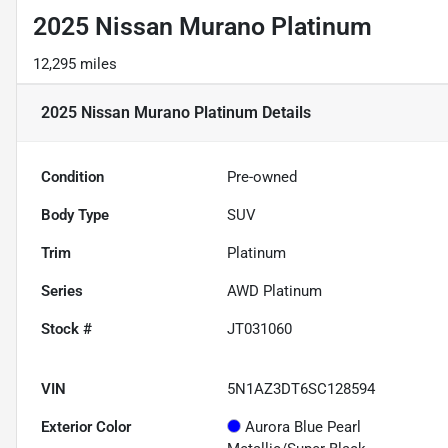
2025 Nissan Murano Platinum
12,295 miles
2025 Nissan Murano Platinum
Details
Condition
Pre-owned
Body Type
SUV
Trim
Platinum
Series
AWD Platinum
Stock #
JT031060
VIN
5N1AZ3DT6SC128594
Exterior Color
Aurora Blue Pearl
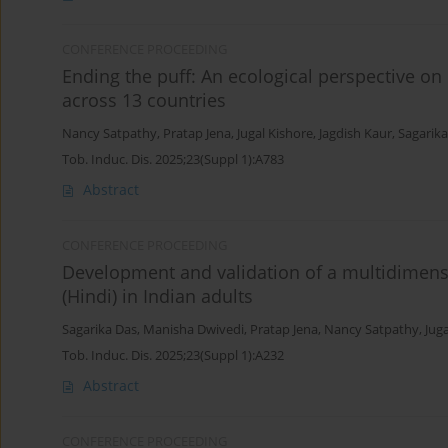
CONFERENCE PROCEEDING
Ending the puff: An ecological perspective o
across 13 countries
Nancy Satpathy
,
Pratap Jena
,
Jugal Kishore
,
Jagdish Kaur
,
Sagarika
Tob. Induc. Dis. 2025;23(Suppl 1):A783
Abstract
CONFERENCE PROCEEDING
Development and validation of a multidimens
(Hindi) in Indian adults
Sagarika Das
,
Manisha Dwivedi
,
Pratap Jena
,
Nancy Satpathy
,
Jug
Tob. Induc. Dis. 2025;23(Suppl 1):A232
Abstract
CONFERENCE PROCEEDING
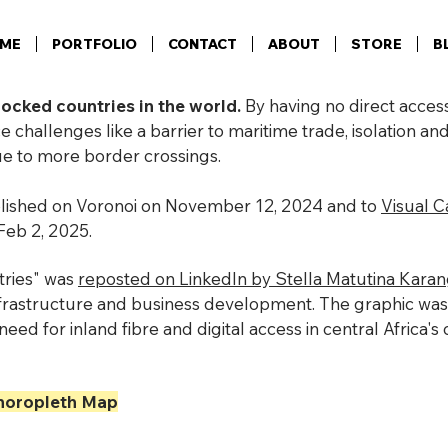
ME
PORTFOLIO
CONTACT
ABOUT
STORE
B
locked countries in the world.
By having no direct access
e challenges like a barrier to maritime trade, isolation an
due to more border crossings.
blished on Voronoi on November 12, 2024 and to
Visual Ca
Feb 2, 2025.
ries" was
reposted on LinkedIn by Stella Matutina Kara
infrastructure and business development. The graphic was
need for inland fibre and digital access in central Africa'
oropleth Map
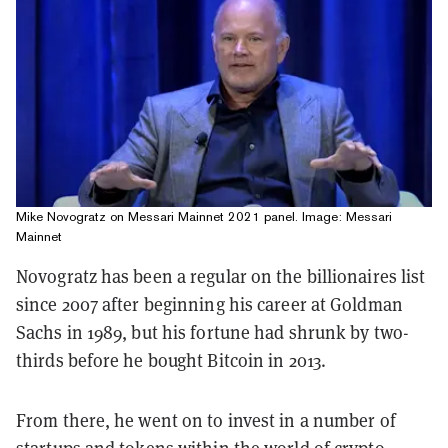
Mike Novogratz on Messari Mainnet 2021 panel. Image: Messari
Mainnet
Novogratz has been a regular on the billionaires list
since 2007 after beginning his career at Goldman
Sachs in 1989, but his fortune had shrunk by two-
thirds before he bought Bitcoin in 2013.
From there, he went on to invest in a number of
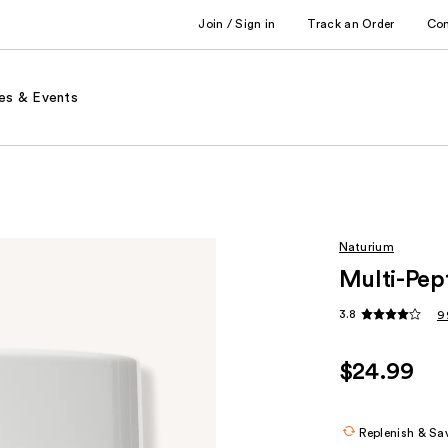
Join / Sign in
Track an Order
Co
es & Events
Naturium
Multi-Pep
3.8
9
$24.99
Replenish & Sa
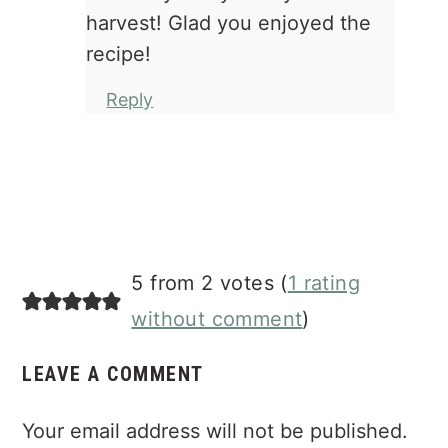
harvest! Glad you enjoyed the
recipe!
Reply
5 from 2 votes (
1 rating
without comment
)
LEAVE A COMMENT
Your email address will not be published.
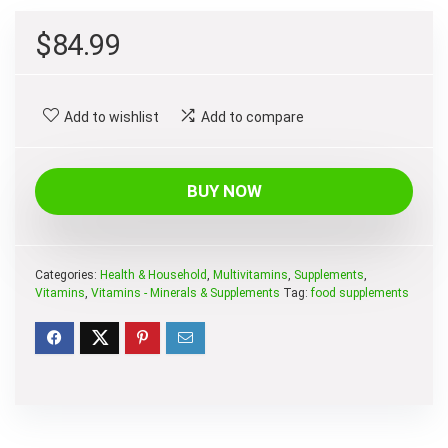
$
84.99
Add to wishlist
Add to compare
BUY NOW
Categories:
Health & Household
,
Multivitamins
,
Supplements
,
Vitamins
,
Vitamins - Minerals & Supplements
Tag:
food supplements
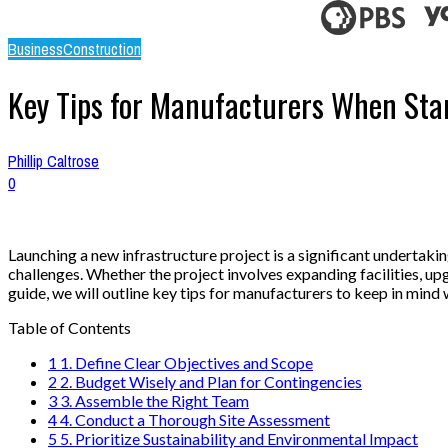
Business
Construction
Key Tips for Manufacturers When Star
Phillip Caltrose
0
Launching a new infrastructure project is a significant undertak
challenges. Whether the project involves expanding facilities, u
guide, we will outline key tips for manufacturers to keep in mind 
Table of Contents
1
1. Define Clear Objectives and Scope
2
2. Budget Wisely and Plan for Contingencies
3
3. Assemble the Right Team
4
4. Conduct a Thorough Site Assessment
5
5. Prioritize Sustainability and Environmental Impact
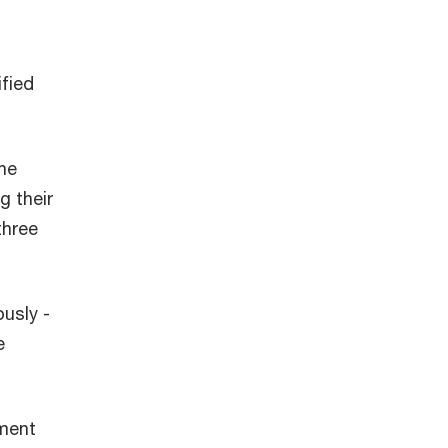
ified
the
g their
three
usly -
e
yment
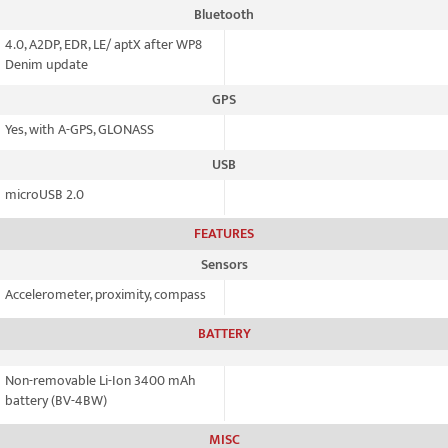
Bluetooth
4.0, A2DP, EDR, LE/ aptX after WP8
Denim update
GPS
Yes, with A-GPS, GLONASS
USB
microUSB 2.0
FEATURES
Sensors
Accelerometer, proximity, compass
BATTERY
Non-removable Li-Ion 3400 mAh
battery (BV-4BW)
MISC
++++
EXERCISE DESCRIPTION >> Every entry is to be reproduced word for word, and no image is carried over.

SOLUTION TO THIS TASK >>
2025 Nissan Murano Platinum
12,295 miles
2025 Nissan Murano Platinum
Details
Condition
Pre-owned
Body Type
SUV
Trim
Platinum
Series
AWD Platinum
Stock #
JT031060
VIN
5N1AZ3DT6SC128594
Exterior Color
Aurora Blue Pearl
CONFERENCE PROCEEDING
Ending the puff: An ecological perspective o
across 13 countries
Nancy Satpathy
,
Pratap Jena
,
Jugal Kishore
,
Jagdish Kaur
,
Sagarika
Tob. Induc. Dis. 2025;23(Suppl 1):A783
Abstract
CONFERENCE PROCEEDING
Development and validation of a multidimens
(Hindi) in Indian adults
Sagarika Das
,
Manisha Dwivedi
,
Pratap Jena
,
Nancy Satpathy
,
Jug
Tob. Induc. Dis. 2025;23(Suppl 1):A232
Abstract
CONFERENCE PROCEEDING
ME
PORTFOLIO
CONTACT
ABOUT
STORE
B
locked countries in the world.
By having no direct access
e challenges like a barrier to maritime trade, isolation an
due to more border crossings.
blished on Voronoi on November 12, 2024 and to
Visual Ca
Feb 2, 2025.
ries" was
reposted on LinkedIn by Stella Matutina Kara
infrastructure and business development. The graphic was
need for inland fibre and digital access in central Africa'
oropleth Map
Mike Novogratz on Messari Mainnet 2021 panel. Image: Messari
Mainnet
Novogratz has been a regular on the billionaires list
since 2007 after beginning his career at Goldman
Sachs in 1989, but his fortune had shrunk by two-
thirds before he bought Bitcoin in 2013.
From there, he went on to invest in a number of
Join / Sign in
Track an Order
Co
es & Events
Naturium
Multi-Pep
3.8
9
$24.99
Replenish & Sa
harvest! Glad you enjoyed the
recipe!
Reply
5 from 2 votes (
1 rating
without comment
)
LEAVE A COMMENT
Your email address will not be published.
$
84.99
Add to wishlist
Add to compare
BUY NOW
Categories:
Health & Household
,
Multivitamins
,
Supplements
,
Vitamins
,
Vitamins - Minerals & Supplements
Tag:
food supplements
Business
Construction
Key Tips for Manufacturers When Star
Phillip Caltrose
0
Launching a new infrastructure project is a significant undertak
challenges. Whether the project involves expanding facilities, u
guide, we will outline key tips for manufacturers to keep in mind 
Table of Contents
1
1. Define Clear Objectives and Scope
2
2. Budget Wisely and Plan for Contingencies
3
3. Assemble the Right Team
4
4. Conduct a Thorough Site Assessment
5
5. Prioritize Sustainability and Environmental Impact
ified
the
g their
three
usly -
e
yment
Bluetooth
4.0, A2DP, EDR, LE/ aptX after WP8
Denim update
GPS
Yes, with A-GPS, GLONASS
USB
microUSB 2.0
FEATURES
Sensors
Accelerometer, proximity, compass
BATTERY
Non-removable Li-Ion 3400 mAh
battery (BV-4BW)
MISC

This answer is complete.